Ils content que parfois ce grand Cid les arrête,
Les fait entrer chez lui, les nomme par leur nom,
Et que, lorsqu’à l’étable ils attachent leur bête,
Babieça n’est pas hautaine pour l’ânon.

Le barbier du hameau le plus proche raconte
Que parfois chez lui vient le Cid paisible et franc,
Et, vrai ! qu’il s’assied là sur l’escabeau, ce comte
Et ce preux qui serait, pour un trône, trop grand.

Le barbier rase bien le héros, quoiqu’il tremble ;
Puis, une loque est là pour tous ceux qui viendront ;

Le Cid prend ce haillon, torchon du peuple, et semble
Essuyer le regard des princes sur son front.

Comment serait-il fier puisqu’il a tant de gloire ?
Les filles dans leur cœur aiment cet Amadis ;
La main blanche souvent jalouse la main noire
Qui serre ce poing fort, plein de foudres jadis.

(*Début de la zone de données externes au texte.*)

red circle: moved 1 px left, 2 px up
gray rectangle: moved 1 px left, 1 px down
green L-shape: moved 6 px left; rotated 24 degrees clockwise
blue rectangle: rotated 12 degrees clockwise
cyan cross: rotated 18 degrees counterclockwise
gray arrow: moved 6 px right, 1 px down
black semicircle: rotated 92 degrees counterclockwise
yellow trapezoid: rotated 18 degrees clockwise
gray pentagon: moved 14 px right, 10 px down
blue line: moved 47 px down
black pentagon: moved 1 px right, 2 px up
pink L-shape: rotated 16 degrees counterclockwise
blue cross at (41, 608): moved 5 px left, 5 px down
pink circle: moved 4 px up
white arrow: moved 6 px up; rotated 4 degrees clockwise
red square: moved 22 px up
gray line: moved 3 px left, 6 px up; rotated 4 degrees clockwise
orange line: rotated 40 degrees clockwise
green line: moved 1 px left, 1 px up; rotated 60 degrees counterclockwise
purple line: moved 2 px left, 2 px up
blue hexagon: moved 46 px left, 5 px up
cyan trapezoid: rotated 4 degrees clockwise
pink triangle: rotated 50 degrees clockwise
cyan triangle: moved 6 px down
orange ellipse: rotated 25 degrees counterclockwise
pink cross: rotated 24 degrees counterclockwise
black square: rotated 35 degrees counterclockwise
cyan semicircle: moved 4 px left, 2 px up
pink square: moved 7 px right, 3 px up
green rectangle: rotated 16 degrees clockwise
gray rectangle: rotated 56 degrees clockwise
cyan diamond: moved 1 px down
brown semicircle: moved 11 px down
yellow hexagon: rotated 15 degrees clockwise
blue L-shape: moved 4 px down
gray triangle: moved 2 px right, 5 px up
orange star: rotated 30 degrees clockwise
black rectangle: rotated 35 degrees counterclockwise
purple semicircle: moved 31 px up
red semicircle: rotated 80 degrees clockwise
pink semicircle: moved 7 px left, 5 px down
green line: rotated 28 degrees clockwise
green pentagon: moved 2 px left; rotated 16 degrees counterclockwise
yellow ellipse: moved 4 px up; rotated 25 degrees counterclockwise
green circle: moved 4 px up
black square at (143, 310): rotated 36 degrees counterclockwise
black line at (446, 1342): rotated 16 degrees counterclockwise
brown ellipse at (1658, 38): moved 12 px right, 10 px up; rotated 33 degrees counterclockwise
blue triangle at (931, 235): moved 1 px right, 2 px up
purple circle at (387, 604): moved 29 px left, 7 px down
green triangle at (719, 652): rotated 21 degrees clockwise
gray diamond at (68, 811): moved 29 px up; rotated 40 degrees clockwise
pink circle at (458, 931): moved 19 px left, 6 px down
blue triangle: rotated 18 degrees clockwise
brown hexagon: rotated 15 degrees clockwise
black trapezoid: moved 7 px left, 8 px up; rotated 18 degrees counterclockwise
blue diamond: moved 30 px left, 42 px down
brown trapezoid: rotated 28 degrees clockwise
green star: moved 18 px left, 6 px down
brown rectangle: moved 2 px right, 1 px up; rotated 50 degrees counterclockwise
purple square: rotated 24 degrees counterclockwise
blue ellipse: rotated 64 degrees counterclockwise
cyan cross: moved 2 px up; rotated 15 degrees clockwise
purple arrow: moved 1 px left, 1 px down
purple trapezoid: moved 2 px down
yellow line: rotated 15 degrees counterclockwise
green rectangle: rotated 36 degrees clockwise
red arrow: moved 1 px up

Ils se disent, causant, quand les nuits sont tombées,
Que cet homme si doux, dans des temps plus hardis,
Fut terrible, et, géant, faisait des enjambées
Des tours de Pampelune aux clochers de Cadix.

Il n’est pas un d’entre eux qui ne soit prêt à suivre
Partout ce Ruy Diaz comme un céleste esprit,
En mer, sur terre, au bruit des trompettes de cuivre,
Malgré le groupe blond des enfants qui sourit.

Tels sont ces laboureurs. Pour défendre l’Espagne,
Ces rustres au besoin font plus que des infants ;
Ils ont des chariots criant dans la campagne,
Et sont trop dédaigneux pour être triomphants.

Ils cultivent les blés où chantent les cigales ;
Pélage à lui jadis les voyait accourir,

Et jamais ne trouva leurs âmes inégales
Au danger, quel qu’il fût, quand il fallait mourir.


V


Ruy Diaz de Bivar est leur plus belle gerbe.
Dans un beau train de guerre et de chevaux fougueux,
Don Santos traversa leurs villages, superbe,
Avec le bruit d’un roi qui passe chez des gueux.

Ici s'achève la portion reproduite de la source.